I feel like I’ve made hundreds of Family Circus parodies over the years. Even when I was a kid reading Garfield books, I found it banal. Its gentle wholesomeness was always bewildering to me. Whenever I draw a comics page, I always start with that one-panel circle, because it’s just so iconic.
The majority of Family Circus parodies are terrible – most people just throw in some violence or incest and call it a day. But there’s some real gems out there. There’s a particular strip that stands out in my mind – I think it was from Mad Magazine – where Billy is holding a turtle and he says something like “His skin’s all gnarled and wrinkly, like Grandma!” Perry Bible Fellowship’s “homage” is exquisite. My personal favorite is The Nietzsche Family Circus, which pairs a random strip with a random Nietzsche quote. It has an amazing hit ratio.
Mini-comics godfather Steve Willis used to have a feature in his “obscuro comix networking bi-weekly newsletter” City Limits Gazette called “The Bil Keane Watch,” where he and other contributors deconstructed and pontificated on The Family Circus, which raised the bar for Family Circus scholarship by putting out theories and observations, including the Single-Nostril Theory (each kid only has one nostril, for some reason) or the observation that telephone poles are always drawn without wires (an obvious crucifixion metaphor).

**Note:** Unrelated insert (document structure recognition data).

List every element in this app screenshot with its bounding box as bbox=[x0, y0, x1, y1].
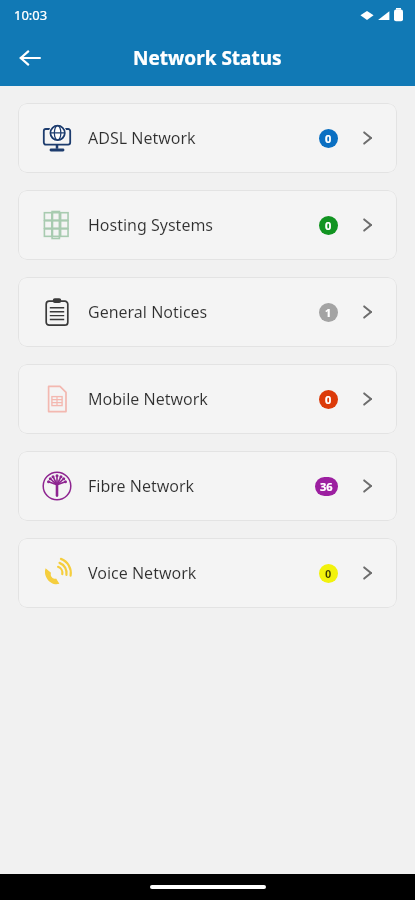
staticText: General Notices bbox=[88, 301, 319, 323]
staticText: 0 bbox=[325, 131, 332, 146]
staticText: 10:03 bbox=[14, 6, 48, 24]
button[interactable]: Hosting Systems bbox=[18, 190, 397, 260]
staticText: Voice Network bbox=[88, 562, 319, 584]
staticText: Hosting Systems bbox=[88, 214, 319, 236]
button[interactable]: Mobile Network bbox=[18, 364, 397, 434]
staticText: ADSL Network bbox=[88, 127, 319, 149]
button[interactable]: ADSL Network bbox=[18, 103, 397, 173]
button[interactable]: General Notices bbox=[18, 277, 397, 347]
button[interactable]: Back bbox=[8, 36, 52, 80]
staticText: 0 bbox=[325, 218, 332, 233]
staticText: Fibre Network bbox=[88, 475, 315, 497]
staticText: 0 bbox=[325, 392, 332, 407]
button[interactable]: Fibre Network bbox=[18, 451, 397, 521]
button[interactable]: Voice Network bbox=[18, 538, 397, 608]
staticText: Mobile Network bbox=[88, 388, 319, 410]
staticText: Network Status bbox=[133, 45, 282, 71]
staticText: 36 bbox=[320, 479, 333, 494]
staticText: 0 bbox=[325, 566, 332, 581]
staticText: 1 bbox=[325, 305, 332, 320]
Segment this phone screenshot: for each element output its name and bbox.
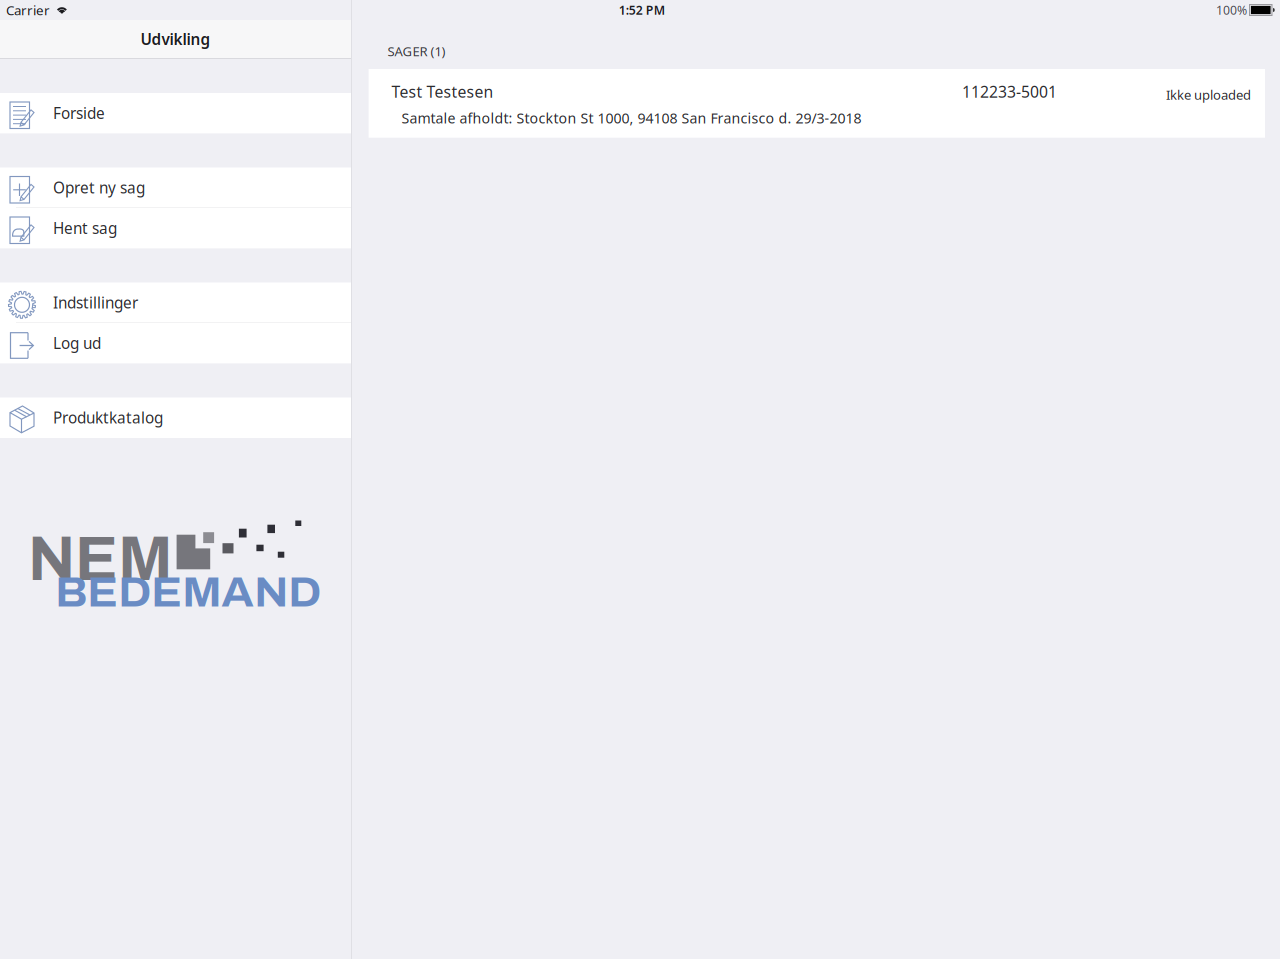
staticText: NEM: [28, 525, 173, 593]
button[interactable]: Indstillinger: [0, 282, 351, 323]
button[interactable]: Test Testesen: [369, 69, 1265, 138]
staticText: Indstillinger: [53, 292, 138, 313]
button[interactable]: Opret ny sag: [0, 168, 351, 208]
staticText: Udvikling: [140, 29, 210, 50]
button[interactable]: Produktkatalog: [0, 398, 351, 438]
staticText: Ikke uploaded: [1166, 86, 1251, 104]
staticText: Hent sag: [53, 218, 117, 238]
staticText: 1:52 PM: [619, 2, 665, 18]
staticText: SAGER (1): [388, 42, 446, 60]
staticText: Samtale afholdt: Stockton St 1000, 94108…: [402, 108, 862, 128]
staticText: Produktkatalog: [53, 407, 163, 428]
staticText: Log ud: [53, 333, 101, 354]
staticText: Opret ny sag: [53, 177, 145, 198]
staticText: Forside: [53, 103, 105, 124]
button[interactable]: Forside: [0, 93, 351, 134]
staticText: Test Testesen: [392, 81, 494, 102]
staticText: Carrier: [6, 1, 50, 19]
staticText: 100%: [1216, 2, 1247, 18]
button[interactable]: Log ud: [0, 323, 351, 364]
button[interactable]: Hent sag: [0, 208, 351, 248]
staticText: BEDEMAND: [55, 569, 321, 615]
staticText: 112233-5001: [962, 81, 1057, 102]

I think he’s collected them all on his website. Here’s Volume 5 of “The Collected Bil Keane Watch,” featuring a panel drawn for him by “The Master” himself.

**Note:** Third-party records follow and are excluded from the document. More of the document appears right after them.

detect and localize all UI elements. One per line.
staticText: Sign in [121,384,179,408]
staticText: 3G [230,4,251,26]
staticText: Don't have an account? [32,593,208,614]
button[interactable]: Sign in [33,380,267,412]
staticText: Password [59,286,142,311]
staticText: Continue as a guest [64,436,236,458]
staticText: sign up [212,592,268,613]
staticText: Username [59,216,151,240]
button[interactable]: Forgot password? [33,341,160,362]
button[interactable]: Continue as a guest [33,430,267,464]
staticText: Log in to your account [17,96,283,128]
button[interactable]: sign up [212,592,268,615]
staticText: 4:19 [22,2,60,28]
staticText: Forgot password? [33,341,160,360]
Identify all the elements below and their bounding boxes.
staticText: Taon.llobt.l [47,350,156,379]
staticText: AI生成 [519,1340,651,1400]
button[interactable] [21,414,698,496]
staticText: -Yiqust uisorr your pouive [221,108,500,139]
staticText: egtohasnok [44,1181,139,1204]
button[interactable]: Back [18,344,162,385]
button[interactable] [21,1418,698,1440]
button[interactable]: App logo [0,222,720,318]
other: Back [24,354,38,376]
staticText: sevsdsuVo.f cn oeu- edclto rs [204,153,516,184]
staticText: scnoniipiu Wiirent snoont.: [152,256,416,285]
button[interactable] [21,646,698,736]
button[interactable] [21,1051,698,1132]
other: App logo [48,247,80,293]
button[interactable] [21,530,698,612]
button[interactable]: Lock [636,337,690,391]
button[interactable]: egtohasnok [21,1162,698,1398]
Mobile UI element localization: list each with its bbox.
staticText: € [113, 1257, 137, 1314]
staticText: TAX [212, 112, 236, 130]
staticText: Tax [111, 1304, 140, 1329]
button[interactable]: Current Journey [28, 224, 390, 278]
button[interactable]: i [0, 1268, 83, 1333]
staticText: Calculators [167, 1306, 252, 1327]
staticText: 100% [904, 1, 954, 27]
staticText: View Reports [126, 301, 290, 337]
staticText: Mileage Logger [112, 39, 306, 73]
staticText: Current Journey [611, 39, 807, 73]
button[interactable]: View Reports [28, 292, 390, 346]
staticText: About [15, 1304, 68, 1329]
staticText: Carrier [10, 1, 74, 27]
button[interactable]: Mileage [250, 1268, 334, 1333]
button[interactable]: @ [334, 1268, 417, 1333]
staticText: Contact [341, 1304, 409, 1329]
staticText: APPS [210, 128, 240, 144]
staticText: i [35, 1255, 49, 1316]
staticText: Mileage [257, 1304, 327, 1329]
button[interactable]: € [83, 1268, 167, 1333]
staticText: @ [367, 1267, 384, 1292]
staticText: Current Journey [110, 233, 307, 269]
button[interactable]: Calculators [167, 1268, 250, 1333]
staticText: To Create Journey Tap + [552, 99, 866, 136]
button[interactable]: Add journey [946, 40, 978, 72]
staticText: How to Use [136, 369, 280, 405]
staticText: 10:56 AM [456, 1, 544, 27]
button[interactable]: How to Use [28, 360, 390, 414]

A couple days ago I was reading Will Pfeifer’s article “Family Circus of Horors” (collected in The Book of Zines) and it gave me newfound respect for Keane. There are indications that Keane was funnier and hipper than people give him credit for – the 1960’s version of the strip, where “Dad” looks like he wandered in from a bar napkin gag cartoon, for example, or a cameo from none other than Zippy the Pinhead. There was also an April Fool’s Day strip where he took over Dilbert – I can’t find it, but basically Dilbert is at his cubicle being Dilbert and then Billy runs in and makes a joke about him having three square meals a day (because Dilbert is three square panels a day, you see?).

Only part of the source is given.